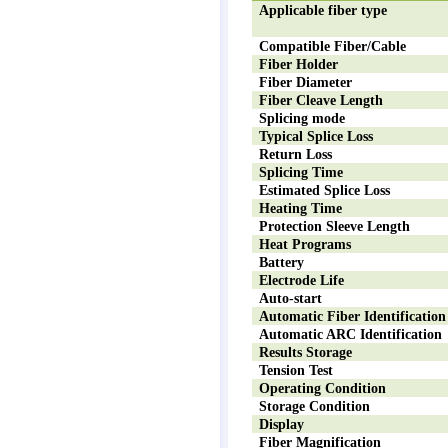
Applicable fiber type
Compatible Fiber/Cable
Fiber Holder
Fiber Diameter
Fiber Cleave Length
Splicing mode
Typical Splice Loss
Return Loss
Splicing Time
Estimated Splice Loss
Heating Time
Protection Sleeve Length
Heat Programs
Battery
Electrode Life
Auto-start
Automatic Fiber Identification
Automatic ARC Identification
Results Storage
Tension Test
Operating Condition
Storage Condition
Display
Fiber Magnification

═══

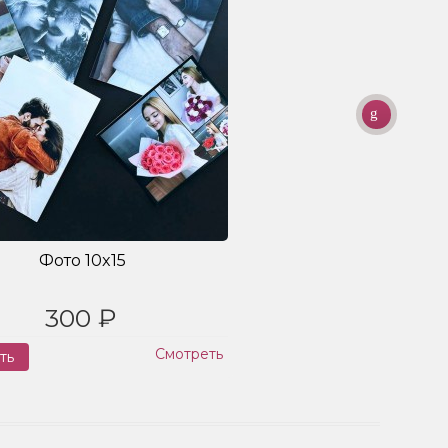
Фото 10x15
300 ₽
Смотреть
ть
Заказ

═══

Exercise instructions
Please give back, exactly as it stands above, the stretch from the line with "Applicable fiber type" through the line with "Fiber Magnification", and no line outside it.

Task solution
Applicable fiber type
Compatible Fiber/Cable
Fiber Holder
Fiber Diameter
Fiber Cleave Length
Splicing mode
Typical Splice Loss
Return Loss
Splicing Time
Estimated Splice Loss
Heating Time
Protection Sleeve Length
Heat Programs
Battery
Electrode Life
Auto-start
Automatic Fiber Identification
Automatic ARC Identification
Results Storage
Tension Test
Operating Condition
Storage Condition
Display
Fiber Magnification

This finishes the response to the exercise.